PROBLEM DESCRIPTION: Determine how many lines in the listing below contain "cell", then give only that number.
────
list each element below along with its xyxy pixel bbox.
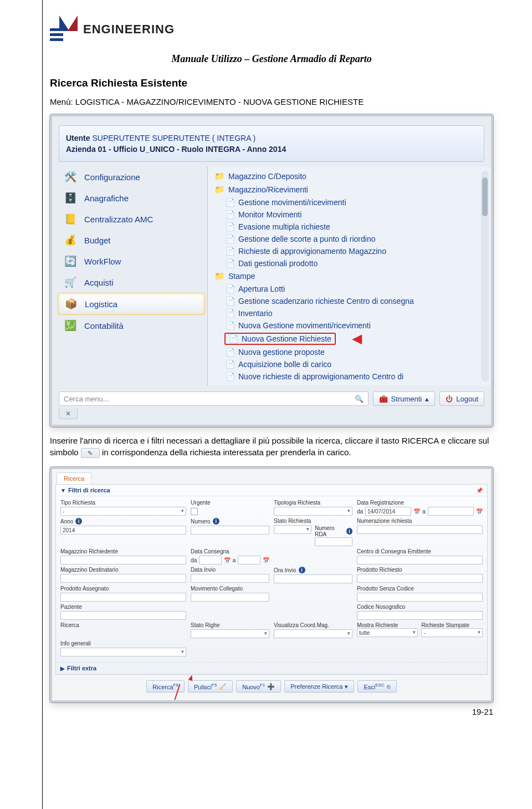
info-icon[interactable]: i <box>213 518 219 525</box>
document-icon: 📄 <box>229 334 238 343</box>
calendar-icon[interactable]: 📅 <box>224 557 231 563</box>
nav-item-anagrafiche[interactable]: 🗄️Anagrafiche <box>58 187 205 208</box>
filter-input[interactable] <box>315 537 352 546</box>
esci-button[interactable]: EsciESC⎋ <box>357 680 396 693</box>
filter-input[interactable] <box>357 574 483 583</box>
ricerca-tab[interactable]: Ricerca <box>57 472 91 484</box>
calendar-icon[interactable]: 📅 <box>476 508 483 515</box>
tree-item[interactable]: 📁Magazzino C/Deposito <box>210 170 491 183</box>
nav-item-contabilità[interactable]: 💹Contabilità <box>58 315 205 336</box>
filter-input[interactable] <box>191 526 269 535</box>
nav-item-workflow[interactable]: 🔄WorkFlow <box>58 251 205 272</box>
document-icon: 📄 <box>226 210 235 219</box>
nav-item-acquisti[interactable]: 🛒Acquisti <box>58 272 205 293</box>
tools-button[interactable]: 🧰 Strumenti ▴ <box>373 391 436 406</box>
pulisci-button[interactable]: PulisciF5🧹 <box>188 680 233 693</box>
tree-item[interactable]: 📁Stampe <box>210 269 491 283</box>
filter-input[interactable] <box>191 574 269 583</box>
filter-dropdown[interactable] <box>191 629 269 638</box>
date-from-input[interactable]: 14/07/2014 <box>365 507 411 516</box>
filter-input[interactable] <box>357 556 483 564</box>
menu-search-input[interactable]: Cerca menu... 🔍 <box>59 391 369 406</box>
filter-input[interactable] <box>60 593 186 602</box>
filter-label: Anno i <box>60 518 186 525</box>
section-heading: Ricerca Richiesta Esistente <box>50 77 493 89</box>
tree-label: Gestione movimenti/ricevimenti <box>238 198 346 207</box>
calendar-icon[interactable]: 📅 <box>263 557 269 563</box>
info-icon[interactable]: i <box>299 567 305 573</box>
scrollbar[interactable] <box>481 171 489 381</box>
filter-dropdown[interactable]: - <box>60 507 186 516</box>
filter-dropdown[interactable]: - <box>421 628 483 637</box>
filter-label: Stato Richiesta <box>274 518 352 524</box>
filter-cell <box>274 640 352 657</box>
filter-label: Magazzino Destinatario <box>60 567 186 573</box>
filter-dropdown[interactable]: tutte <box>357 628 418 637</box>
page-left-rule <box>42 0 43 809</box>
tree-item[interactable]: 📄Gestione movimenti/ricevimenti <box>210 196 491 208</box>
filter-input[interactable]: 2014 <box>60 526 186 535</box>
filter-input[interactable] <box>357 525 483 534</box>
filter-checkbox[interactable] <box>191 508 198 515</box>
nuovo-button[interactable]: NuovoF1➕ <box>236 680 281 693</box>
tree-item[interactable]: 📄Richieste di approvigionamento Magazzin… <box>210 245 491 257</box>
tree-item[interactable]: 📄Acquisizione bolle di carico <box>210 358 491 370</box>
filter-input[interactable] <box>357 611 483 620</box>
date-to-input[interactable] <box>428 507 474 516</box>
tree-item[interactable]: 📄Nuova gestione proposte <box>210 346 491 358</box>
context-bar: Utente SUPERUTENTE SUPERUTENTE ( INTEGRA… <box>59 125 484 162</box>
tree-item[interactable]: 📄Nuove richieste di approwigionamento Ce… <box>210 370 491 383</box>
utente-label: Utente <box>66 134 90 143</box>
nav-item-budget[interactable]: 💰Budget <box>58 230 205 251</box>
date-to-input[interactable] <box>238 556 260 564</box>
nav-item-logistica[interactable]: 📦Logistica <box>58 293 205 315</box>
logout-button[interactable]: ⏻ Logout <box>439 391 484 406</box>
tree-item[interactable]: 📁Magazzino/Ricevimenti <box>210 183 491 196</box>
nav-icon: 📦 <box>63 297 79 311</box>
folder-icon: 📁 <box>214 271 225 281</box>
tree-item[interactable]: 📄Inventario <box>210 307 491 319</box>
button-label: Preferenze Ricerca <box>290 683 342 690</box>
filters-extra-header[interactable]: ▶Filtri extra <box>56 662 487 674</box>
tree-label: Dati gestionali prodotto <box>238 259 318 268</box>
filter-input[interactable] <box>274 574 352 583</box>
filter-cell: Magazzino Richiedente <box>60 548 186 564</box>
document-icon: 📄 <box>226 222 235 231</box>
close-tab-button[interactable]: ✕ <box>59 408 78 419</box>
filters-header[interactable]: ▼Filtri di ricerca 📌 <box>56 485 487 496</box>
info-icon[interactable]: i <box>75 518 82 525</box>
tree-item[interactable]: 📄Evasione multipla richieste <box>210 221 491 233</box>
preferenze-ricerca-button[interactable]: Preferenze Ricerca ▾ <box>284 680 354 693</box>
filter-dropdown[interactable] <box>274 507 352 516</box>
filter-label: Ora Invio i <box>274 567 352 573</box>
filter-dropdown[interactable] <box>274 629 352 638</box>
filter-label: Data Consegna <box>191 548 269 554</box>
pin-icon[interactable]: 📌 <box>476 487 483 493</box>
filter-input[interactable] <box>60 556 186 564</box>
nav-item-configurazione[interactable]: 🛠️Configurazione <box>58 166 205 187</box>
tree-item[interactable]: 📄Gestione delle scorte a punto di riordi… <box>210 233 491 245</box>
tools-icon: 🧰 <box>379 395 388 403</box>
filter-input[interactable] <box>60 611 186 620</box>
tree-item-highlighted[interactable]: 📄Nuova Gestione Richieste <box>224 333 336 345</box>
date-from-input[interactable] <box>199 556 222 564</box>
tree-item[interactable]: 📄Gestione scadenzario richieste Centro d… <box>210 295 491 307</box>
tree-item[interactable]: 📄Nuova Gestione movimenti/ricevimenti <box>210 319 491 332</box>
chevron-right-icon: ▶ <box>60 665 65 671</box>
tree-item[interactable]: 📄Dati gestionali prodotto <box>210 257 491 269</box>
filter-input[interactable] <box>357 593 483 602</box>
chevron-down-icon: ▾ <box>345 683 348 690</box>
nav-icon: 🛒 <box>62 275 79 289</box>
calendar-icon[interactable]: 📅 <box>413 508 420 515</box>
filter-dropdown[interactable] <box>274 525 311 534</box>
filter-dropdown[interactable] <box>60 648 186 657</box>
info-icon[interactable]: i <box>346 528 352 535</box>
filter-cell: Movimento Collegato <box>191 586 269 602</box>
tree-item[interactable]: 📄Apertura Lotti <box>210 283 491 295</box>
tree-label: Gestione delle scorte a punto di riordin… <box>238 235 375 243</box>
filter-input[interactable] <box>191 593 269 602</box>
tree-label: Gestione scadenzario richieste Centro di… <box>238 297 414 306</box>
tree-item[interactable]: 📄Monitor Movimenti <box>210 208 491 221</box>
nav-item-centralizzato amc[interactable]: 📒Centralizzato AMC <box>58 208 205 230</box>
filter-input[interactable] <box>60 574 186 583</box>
────
SOLUTION TO THE EXERCISE: 3